• _REQUIRED WORK_: Output each entry verbatim. Leave the images out.

________________

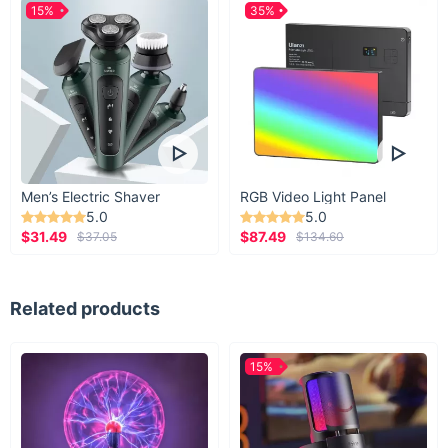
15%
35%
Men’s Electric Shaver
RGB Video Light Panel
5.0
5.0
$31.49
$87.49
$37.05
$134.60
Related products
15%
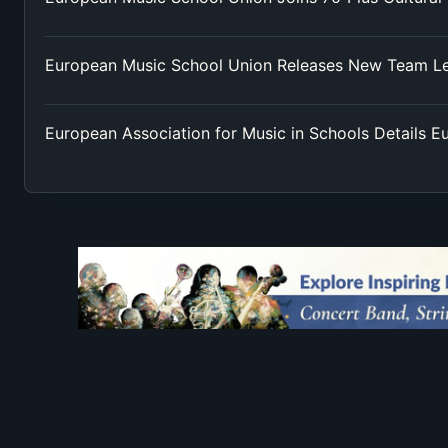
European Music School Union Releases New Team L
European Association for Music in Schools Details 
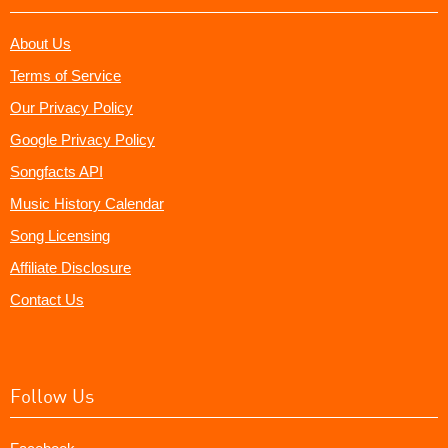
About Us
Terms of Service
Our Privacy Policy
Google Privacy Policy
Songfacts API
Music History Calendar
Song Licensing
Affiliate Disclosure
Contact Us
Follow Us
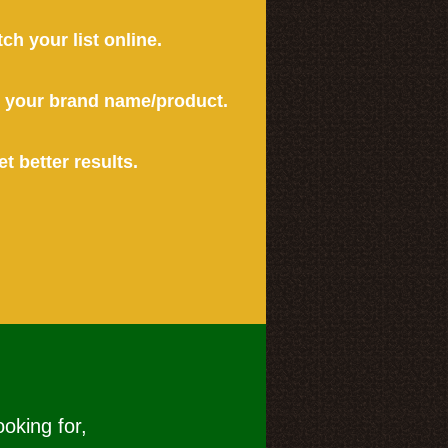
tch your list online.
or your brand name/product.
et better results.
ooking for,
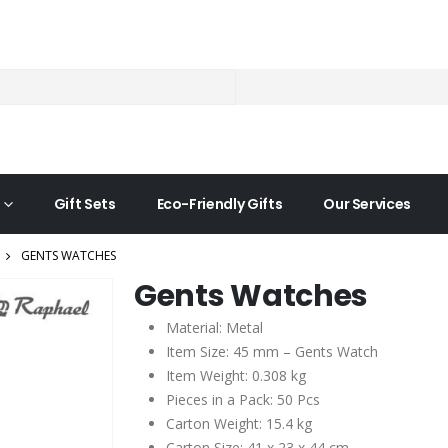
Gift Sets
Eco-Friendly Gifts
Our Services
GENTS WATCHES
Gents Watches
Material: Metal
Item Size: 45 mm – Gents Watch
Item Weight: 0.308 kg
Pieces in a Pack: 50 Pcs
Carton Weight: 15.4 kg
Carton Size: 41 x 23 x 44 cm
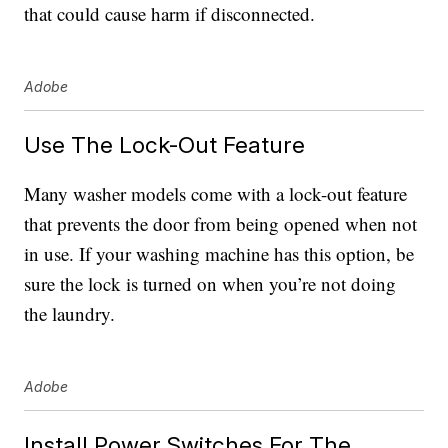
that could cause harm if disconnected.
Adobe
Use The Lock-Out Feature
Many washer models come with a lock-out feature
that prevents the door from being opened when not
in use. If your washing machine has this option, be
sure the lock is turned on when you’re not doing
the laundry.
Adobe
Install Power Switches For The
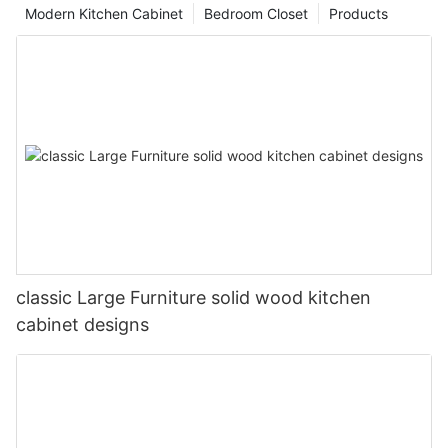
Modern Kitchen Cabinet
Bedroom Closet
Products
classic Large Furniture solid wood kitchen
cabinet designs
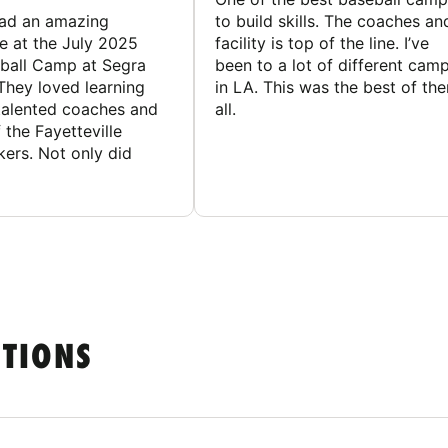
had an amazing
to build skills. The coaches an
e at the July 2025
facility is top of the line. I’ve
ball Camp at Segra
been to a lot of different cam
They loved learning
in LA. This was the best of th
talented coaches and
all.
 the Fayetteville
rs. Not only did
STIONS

________________

• _SOLVED PROBLEM_:
15%
35%
Men’s Electric Shaver
RGB Video Light Panel
5.0
5.0
$31.49
$87.49
$37.05
$134.60
Related products
15%
European Music School Union Releases New Team L
European Association for Music in Schools Details 
About Us
Terms of Service
Our Privacy Policy
Google Privacy Policy
Songfacts API
Music History Calendar
Song Licensing
Affiliate Disclosure
Contact Us
Follow Us
tch your list online.
or your brand name/product.
et better results.
ooking for,
Gift Sets
Eco-Friendly Gifts
Our Services
GENTS WATCHES
Gents Watches
Material: Metal
Item Size: 45 mm – Gents Watch
Item Weight: 0.308 kg
Pieces in a Pack: 50 Pcs
Carton Weight: 15.4 kg
Carton Size: 41 x 23 x 44 cm
that could cause harm if disconnected.
Adobe
Use The Lock-Out Feature
Many washer models come with a lock-out feature
that prevents the door from being opened when not
in use. If your washing machine has this option, be
sure the lock is turned on when you’re not doing
the laundry.
Adobe
Install Power Switches For The
Modern Kitchen Cabinet
Bedroom Closet
Products
classic Large Furniture solid wood kitchen
cabinet designs
had an amazing
to build skills. The coaches an
e at the July 2025
facility is top of the line. I’ve
ball Camp at Segra
been to a lot of different cam
They loved learning
in LA. This was the best of th
talented coaches and
all.
 the Fayetteville
rs. Not only did
STIONS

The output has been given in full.